Pemanasan Global

Pemanasan global (global warming) menjadi isu lingkungan yang paling penting saat ini karena besarnya dampak yang ditimbulkan di seluruh wilayah bumi ini. Pemanasan global adalah proses meningkatnya suhu rata-rata atmosfer, laut dan daratan. Peningkatan suhu udara ini disebabkan oleh meningkatnya konsentrasi gas-gas rumah kaca, utamanya CO2 sebagai akibat dari berbagai aktivitas manusia, seperti transportasi, industri, penggunaan zat Freon (CFC) untuk berbagai keperluan, dan sebagainya. Secara umum, pemanasan global akan menyebabkan perubahan keseimbangan lingkungan seperti iklim yang tidak stabil, peningkatan permukaan air laut, kecenderungan meningkatnya suhu secara global, gangguan ekologis (baik terhadap manusia, hewan dan tumbuhan), dan dampak sosial ekonomi.
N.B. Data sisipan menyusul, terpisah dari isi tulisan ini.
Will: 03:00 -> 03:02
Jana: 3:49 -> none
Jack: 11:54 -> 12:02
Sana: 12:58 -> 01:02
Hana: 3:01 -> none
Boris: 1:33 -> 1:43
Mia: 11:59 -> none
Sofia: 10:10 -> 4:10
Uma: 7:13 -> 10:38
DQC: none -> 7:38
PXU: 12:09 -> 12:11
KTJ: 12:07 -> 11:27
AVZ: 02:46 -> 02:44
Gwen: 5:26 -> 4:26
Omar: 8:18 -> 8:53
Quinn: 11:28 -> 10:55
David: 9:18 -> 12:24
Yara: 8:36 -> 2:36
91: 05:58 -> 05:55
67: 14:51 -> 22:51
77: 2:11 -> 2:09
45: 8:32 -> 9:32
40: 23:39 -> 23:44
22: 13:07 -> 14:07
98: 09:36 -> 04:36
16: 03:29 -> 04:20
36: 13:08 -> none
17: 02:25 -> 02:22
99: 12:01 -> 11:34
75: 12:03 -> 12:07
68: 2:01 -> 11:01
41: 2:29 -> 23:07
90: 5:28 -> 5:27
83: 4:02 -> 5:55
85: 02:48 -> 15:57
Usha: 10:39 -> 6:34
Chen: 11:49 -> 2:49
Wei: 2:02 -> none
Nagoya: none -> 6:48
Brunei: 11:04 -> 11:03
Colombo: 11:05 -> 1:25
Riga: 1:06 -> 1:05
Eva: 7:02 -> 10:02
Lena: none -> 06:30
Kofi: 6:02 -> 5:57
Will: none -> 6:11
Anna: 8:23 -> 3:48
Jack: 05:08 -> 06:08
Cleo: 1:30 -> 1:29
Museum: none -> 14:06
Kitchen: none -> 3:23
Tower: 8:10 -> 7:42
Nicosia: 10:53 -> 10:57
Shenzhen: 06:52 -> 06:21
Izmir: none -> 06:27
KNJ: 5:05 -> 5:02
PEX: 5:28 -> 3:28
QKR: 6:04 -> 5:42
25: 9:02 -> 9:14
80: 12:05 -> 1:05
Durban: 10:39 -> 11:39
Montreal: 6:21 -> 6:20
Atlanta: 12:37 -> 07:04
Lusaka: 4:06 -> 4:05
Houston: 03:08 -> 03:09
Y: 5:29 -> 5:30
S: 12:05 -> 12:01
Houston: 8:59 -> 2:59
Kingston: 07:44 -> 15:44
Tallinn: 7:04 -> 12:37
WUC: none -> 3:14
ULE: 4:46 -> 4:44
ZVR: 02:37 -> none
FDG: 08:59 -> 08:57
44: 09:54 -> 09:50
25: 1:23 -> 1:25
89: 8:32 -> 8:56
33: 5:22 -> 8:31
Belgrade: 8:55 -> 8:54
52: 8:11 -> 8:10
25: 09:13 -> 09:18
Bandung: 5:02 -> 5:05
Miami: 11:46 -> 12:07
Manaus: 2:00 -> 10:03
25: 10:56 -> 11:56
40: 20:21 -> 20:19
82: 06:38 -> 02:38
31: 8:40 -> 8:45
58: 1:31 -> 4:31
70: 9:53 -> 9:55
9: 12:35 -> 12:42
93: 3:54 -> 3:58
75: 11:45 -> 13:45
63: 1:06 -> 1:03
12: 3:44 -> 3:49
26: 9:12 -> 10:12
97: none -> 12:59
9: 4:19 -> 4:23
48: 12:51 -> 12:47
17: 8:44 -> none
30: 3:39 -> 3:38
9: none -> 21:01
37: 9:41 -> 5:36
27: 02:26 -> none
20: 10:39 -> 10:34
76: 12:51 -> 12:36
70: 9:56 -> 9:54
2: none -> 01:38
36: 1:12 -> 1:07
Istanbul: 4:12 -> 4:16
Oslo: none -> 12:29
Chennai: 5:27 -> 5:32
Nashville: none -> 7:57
Melihat dampak yang begitu besar tersebut, perlu segera diambil langkah untuk mengendalikan atau memperkecil efek dari pemanasan global. Langkah yang paling menentukan adalah menghilangkan zat karbon dan mengurangi produksi gas rumah kaca lainnya. Cara menghilangkan karbon di udara yang paling mudah adalah dengan memperbanyak pepohonan (daerah hijau). Hal ini perlu segera dilakukan terutama di daerah perkotaan, termasuk di Kota Surabaya. Tidak dapat dipungkiri bahwa zat karbon lebih banyak dihasilkan di daerah perkotaan dari pada di pedesaan, karena berbagai aktifitas kekotaan (transportasi, industri, dsb) merupakan pengguna bahan bakar fosil terbesar di mana hasil pembakarannya merupakan salah satu sumber penyumbang zat karbon. Masalah lain adalah penggunaan energi yang belum efisien serta energi alternatif belum dijajagi secara serius.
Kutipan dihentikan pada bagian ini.